Time is ticking down for US-based firms to prepare to meet the demands of the EU's General Data Protection Regulation, which goes into full effect on May 25.
Although firms without a presence in Europe may think that they will not be affected by the regulation, GDPR casts a long shadow, according to David Ross, principal, cybersecurity & IT risk at Baker Tilly, during a recent webcast.
"The EU is the third largest economy behind the US and China," he said. "Europe is touching your business in some way."
The regulation's maximum fine of 20 million euros or 4% of a firm's global revenue has generated a lot of fear, uncertainty, and doubt within US-based firms.
A poll of the approximately 800 webcast participants found that the majority of their firms (58%) were not compliant but are getting closer while 28% of the respondents said that their firms still had a long way to go.

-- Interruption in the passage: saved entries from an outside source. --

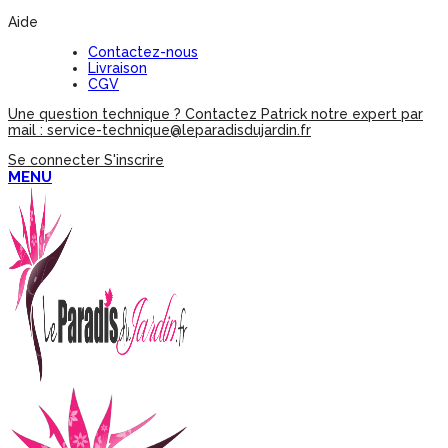
Aide
Contactez-nous
Livraison
CGV
Une question technique ? Contactez Patrick notre expert par
mail : service-technique@leparadisdujardin.fr
Se connecter
S'inscrire
MENU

Only 9% of the audience claim their organizations are compliant and 2% of those polled did not know what GDPR is.
The trouble for US-based firms is that GDPR is vague in what it covers, according to Ross.
"The biggest problem is that it is broadly written," he said. "Usually there is a regulation and the case law that comes from the regulation, but we do not have the case law yet."

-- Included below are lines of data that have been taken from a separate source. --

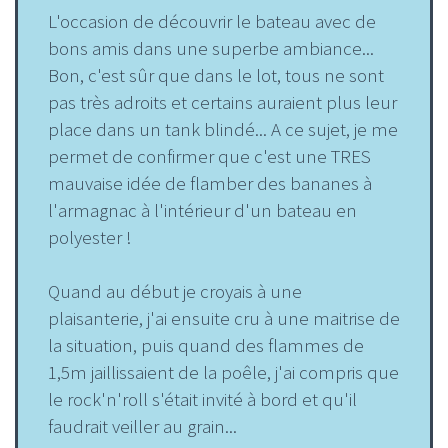
L'occasion de découvrir le bateau avec de
bons amis dans une superbe ambiance...
Bon, c'est sûr que dans le lot, tous ne sont
pas très adroits et certains auraient plus leur
place dans un tank blindé... A ce sujet, je me
permet de confirmer que c'est une TRES
mauvaise idée de flamber des bananes à
l'armagnac à l'intérieur d'un bateau en
polyester !
Quand au début je croyais à une
plaisanterie, j'ai ensuite cru à une maitrise de
la situation, puis quand des flammes de
1,5m jaillissaient de la poêle, j'ai compris que
le rock'n'roll s'était invité à bord et qu'il
faudrait veiller au grain...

However, Ross expected that most US stakeholders, complying with GDPR would be a 30- to 90-day process depending on the firm.
He also noted that preparing for GDPR is a good warm-up for other data privacy regimes that are in the pipeline.
The UK Parliament is considering a somewhat stricter regulatory framework while Latin American nations are considering adopting GDPR or developing their own version of it, said Ross. "In the US, there are three privacy bills winding their way through Congress, two in the House and one in the Senate."
Firms can leverage their experience with other privacy-related regulations, such as Privacy Shield, Payment Card Industry Data Security Standard, and Health Insurance Portability and Accountability Act, according to Ross.
"As long as firms can demonstrate they are making progress towards compliance, they should be okay," he added.